Les énergies renouvelables couvrent plus de la moitié de la consommation d´électricité au 1er trimestre 2020

Temps de lecture : 3 min

Au cours du premier trimestre 2020, les énergies renouvelables ont couvert pour la première fois environ 52 % de la consommation intérieure brute d’électricité en Allemagne grâce à une combinaison d’effets spéciaux /1/.  Le « record de production d´éolien » de février a été suivi par un nombre élevé d’heures d’ensoleillement en mars. En outre, la consommation d’électricité a diminué avec 148 TWh d’un point par rapport à la même période de l’année dernière (151 TWh) suite à une économie atone et un déclin de l´activité industrielle au cours de la dernière semaine de mars en raison de l´épidémie du coronavirus.

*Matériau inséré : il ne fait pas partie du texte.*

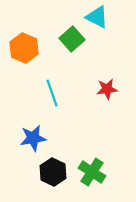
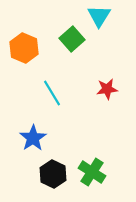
cyan triangle: moved 2 px right, 1 px up; rotated 35 degrees clockwise
cyan line: rotated 12 degrees counterclockwise
blue star: rotated 24 degrees counterclockwise
black hexagon: moved 2 px down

La production brute d’électricité (voir figure) a atteint les 158 TWh, soit une baisse de près de 7 % par rapport à la même période l’année dernière (1er  trimestre 2019 : 169 TWh).

Production brute
Figure : production brute d´électricité au 1er trimestre 2020 selon /1/ (données entre parenthèses pour le 1er trimestre 2019)

La priorité accordée aux énergies renouvelables et les fermetures de centrales conventionnelles fin 2019 ont permis aux énergies renouvelables d´atteindre une part de presque 49% à la  production brute au 1er trimestre 2020 (~ 40 % au 1er trimestre 2019). Au total, environ 77 TWh ont été produits à partir des énergies renouvelables (1er trimestre 2019 : 67,1 TWh). Près de 43 TWh provenaient de l’éolien terrestre, plus de 11 TWh de la biomasse, 9 TWh  de l’éolien offshore, 7 TWh du photovoltaïque et 5 TWh de l’hydroélectricité. Le reste provenait des déchets biogènes et l’énergie géothermique.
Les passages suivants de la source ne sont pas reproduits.